You can also choose to connect the collection container directly to the condenser if you have the materials to do so (if you are going to do a vacuum distillation, you will have to do it this way to maintain the vacuum of the system)
Step 7. Turn on the heat source and connect the vacuum if this is the case
Bring the liquid to a boil and monitor the temperature. You may want to use a thermometer to monitor the temperature and to keep the liquid just a little above the boiling point so it doesn't heat up too quickly. Adjust the intensity of the burner if necessary.
Step 8. Control the temperature of the distillation with the help of the thermometer
For a while the temperature of the thermometer will not change, but once enough steam builds up the temperature should rise rapidly and then stabilize. This value is the boiling point of the compound under pressure.
Step 9. Collect the distilled liquid
Turn off the heat when the distillation flask is almost empty. Do not heat the flask until it is dry as this could damage the glass. Let the liquid cool in the collection flask.
If you want the collected liquid to cool down faster, you can place the collection container submerged in cold or ice water
Step 10. Observe the temperature
If this begins to rise again, change the collection vessels since it means that one of the compounds in the mixture has finished distilling and that another part, whose boiling point is higher, has started to come out. When the temperature evens out, swap the jars again for purer features.

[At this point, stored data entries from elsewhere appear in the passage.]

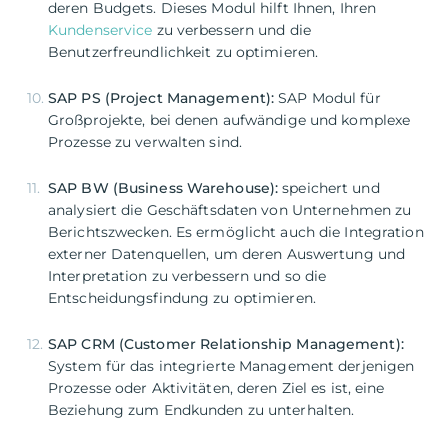
deren Budgets. Dieses Modul hilft Ihnen, Ihren
Kundenservice
zu verbessern und die
Benutzerfreundlichkeit zu optimieren.
SAP PS (Project Management):
SAP Modul für
Großprojekte, bei denen aufwändige und komplexe
Prozesse zu verwalten sind.
SAP BW (Business Warehouse):
speichert und
analysiert die Geschäftsdaten von Unternehmen zu
Berichtszwecken. Es ermöglicht auch die Integration
externer Datenquellen, um deren Auswertung und
Interpretation zu verbessern und so die
Entscheidungsfindung zu optimieren.
SAP CRM (Customer Relationship Management):
System für das integrierte Management derjenigen
Prozesse oder Aktivitäten, deren Ziel es ist, eine
Beziehung zum Endkunden zu unterhalten.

When the temperature begins to drop and does not rise for a considerable period of time, the distillation is over. At this point you can turn off the heat source, depressurize the system (if applicable), and check the features
Step 11. Check the purity of the features
Use proton nuclear magnetic resonance and examine their spectra. Do the features look clean? If so, it means that you are done. Otherwise, you may have to re-distill or use an alternative purification method, such as column chromatography.
- Distilling a significant amount of water takes time, so be sure to take that into account when planning properly.
- Smell the water to see if the distillation has worked. Distilled water does not have any odor.
- Don't smell the chemicals you've distilled in the lab. Use spectroscopic methods to confirm the purity of the substance.
- Be careful when handling hot materials and liquids.
- When you heat liquids you must be careful with overheating as it can cause the formation of intense bubbles. It is recommended to continuously stir a substance when boiling so that it does not form excessively large bubbles.
- If you are going to perform the vacuum distillation, check if there are any cracks. A single crack can cause a flask to implode.